Bella Liua, William Lamb
aIcahn School of Medicine at Mount Sinai, New York, NY, USA; bMount Sinai Hospital, New York, NY, USA
In multiple myeloma and monoclonal gammopathies, single nucleotide variants (SNV), copy number variants (CNV) and IGH-rearrangements with prognostic/therapeutic relevance, are assessed by NGS, FISH, and karyotype. Recently, whole exome/transcriptome sequencing (WES/WTS) post CD138+-enrichment has been clinically implemented, thus we evaluated this approach to detect relevant alterations. Over 9 months, 160 aspirates were enriched including assessment of %CD138+ by flow cytometry post-enrichment. Extracted DNA/RNA were sent out for WES/WTS (20% tumor cellularity cut-off). Eighteen were insufficient where DNA yield correlated with WES/WTS success by Welch Two Sample t-test (p<0.001). Of 142 reported, post-enrichment %CD138 correlated with the detection of relevant SNV or CNV (n=97) (p<0.001), and after excluding those only displaying CHIP-associated SNVs (n=11) (p<0.00001).

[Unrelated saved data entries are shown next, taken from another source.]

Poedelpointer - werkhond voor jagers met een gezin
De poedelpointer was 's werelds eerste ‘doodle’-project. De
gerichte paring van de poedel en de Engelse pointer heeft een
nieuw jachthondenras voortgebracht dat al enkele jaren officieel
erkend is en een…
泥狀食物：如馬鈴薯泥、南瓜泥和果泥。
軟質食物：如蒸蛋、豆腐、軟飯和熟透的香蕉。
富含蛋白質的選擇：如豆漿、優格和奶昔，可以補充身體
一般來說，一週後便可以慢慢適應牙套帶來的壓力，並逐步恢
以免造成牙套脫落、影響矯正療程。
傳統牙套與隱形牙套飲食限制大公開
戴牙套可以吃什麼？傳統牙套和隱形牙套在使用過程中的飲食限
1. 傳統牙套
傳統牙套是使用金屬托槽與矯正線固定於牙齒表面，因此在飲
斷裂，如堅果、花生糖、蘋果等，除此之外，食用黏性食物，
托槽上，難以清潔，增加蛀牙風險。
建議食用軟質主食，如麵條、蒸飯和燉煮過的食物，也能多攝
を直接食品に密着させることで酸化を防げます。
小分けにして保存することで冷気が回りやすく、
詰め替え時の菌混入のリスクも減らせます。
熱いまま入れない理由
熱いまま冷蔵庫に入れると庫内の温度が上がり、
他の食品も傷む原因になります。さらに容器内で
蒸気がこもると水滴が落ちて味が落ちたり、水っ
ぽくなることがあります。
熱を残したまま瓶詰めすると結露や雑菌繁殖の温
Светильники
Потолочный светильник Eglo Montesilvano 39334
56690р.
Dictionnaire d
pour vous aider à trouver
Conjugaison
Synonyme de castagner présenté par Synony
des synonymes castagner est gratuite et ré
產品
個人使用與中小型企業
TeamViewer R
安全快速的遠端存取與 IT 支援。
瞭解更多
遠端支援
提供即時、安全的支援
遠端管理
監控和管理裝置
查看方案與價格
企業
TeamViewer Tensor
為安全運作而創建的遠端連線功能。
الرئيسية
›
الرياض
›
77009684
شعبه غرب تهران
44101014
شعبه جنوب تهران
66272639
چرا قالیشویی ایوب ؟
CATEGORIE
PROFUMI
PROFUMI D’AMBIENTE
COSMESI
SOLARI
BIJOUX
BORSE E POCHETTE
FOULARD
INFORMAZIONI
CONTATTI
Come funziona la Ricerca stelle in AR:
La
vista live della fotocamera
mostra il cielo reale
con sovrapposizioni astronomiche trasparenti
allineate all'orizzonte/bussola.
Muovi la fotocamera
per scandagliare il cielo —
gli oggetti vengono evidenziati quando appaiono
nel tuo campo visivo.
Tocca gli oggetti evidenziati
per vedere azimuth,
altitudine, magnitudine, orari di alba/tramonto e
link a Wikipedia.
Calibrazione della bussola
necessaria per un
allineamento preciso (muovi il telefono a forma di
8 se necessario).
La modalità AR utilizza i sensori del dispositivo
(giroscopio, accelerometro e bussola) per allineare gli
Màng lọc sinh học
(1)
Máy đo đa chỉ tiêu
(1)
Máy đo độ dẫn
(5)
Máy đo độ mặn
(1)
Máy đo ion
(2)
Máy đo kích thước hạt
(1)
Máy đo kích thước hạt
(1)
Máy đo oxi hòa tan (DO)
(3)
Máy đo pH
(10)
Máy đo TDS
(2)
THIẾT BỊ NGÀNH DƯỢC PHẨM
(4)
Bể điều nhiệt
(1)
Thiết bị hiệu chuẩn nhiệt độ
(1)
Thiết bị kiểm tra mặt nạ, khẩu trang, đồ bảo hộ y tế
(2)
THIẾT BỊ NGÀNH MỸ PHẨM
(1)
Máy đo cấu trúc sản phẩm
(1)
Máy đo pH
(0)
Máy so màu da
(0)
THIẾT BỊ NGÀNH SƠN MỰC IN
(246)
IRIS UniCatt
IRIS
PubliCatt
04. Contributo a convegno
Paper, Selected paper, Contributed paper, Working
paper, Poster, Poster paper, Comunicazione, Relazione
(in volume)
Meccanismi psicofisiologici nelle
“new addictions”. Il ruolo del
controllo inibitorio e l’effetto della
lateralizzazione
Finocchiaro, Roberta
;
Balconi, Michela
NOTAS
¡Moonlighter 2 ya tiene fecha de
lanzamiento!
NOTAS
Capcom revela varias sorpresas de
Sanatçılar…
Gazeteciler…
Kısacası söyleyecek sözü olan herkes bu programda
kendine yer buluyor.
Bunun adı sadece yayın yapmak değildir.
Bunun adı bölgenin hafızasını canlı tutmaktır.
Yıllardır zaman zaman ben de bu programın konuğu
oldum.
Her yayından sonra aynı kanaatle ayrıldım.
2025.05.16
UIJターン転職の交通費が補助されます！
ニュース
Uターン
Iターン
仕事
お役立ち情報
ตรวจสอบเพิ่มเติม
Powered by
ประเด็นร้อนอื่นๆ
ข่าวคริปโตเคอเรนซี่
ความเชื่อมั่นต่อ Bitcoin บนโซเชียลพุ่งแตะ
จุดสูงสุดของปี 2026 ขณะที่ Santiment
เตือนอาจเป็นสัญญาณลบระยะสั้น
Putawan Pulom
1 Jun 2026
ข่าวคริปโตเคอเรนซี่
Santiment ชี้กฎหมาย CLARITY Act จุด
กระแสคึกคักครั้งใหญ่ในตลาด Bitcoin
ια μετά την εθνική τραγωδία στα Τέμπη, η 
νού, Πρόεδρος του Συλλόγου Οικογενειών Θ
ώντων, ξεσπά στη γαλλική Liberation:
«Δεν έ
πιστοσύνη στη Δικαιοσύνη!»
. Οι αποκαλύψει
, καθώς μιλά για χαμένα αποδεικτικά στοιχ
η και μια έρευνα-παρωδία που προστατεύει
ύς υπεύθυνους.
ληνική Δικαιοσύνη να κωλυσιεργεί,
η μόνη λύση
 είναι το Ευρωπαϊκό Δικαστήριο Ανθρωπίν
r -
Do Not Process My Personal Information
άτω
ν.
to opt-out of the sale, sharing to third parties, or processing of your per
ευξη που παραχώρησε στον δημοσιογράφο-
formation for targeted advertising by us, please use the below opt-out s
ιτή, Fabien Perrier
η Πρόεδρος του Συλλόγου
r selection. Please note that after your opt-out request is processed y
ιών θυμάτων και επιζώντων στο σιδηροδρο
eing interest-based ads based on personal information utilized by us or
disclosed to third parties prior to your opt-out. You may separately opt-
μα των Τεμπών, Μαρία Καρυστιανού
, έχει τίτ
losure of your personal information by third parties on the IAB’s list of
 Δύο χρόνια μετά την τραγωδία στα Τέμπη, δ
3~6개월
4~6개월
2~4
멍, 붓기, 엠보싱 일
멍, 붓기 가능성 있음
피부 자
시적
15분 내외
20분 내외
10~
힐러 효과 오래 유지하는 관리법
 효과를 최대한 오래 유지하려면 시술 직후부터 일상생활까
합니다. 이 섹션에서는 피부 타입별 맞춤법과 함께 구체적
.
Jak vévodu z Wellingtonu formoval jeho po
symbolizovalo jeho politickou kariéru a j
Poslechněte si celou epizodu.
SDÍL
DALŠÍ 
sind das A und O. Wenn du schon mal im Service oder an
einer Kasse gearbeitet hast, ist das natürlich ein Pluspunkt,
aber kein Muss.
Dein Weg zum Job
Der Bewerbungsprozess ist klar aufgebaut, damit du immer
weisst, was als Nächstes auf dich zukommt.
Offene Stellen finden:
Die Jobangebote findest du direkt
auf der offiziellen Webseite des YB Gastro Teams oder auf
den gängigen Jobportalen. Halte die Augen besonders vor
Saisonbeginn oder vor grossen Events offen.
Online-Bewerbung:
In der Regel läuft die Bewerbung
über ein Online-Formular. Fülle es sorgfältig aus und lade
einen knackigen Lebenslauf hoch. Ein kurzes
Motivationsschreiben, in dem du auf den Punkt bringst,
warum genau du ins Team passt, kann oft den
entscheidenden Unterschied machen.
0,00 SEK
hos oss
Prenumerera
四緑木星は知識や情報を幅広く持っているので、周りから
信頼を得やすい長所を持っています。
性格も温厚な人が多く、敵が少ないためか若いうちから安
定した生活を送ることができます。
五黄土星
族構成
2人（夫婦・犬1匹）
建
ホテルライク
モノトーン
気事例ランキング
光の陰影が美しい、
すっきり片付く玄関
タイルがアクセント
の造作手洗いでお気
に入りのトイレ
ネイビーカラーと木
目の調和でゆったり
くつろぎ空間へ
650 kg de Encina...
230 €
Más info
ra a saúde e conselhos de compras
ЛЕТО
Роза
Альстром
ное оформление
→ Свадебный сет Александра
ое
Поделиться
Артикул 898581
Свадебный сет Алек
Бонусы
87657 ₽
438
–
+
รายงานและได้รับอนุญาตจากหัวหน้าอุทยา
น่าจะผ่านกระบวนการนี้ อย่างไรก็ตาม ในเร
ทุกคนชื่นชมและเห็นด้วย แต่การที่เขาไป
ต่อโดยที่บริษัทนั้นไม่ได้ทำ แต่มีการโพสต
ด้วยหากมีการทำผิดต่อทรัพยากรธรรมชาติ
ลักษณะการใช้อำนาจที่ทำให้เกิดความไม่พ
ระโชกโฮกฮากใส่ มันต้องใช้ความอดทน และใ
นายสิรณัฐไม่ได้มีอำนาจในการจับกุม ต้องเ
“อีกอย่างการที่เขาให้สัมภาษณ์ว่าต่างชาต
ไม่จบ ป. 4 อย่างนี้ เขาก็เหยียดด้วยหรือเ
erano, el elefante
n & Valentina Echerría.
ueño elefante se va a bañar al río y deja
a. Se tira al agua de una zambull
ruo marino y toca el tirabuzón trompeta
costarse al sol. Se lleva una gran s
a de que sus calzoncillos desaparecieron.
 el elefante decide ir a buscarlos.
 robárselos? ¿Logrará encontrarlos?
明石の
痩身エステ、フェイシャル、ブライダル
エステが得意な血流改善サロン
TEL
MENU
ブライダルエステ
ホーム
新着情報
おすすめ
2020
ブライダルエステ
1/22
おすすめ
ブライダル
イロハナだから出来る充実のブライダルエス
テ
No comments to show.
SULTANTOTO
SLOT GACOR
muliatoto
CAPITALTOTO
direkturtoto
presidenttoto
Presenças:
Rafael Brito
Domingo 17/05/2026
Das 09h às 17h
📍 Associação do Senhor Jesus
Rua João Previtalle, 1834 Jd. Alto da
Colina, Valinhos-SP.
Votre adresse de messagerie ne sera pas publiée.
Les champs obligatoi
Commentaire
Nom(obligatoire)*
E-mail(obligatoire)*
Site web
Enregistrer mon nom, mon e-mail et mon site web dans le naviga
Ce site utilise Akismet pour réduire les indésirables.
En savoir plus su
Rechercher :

FISH was performed outside on similarly enriched CD138+ cells (collected during same procedure) for 122 cases. While the specificity was ?91%, the sensitivities of detection by WES of gain of 1q, 9, 11, 15 and loss of 1p, 13/13q14, 17p/17, were 70%, 79%, 76%, 79%, and 71%, 67%, 83% respectively. Lack of detection was primarily in cases with FISH-detected gain/loss <20%. For 10 cases with IGH-FGFR3 and 6 with IGH-MAF (by FISH), 9 had detectable IGH-NSD2 and 3 IGH-WWOX fusion transcripts respectively. Thus, WES/WTS is less sensitive than FISH for detection of CNV <20%, but affords the detection of additional relevant abnormalities (4p, 16q loss). Increasing the dataset will afford the establishment of cut-offs for DNA yield and %CD138+ to improve overall diagnostic yield, and for the level of CCND1 transcripts that correlate with IGH-CCND1 rearrangement.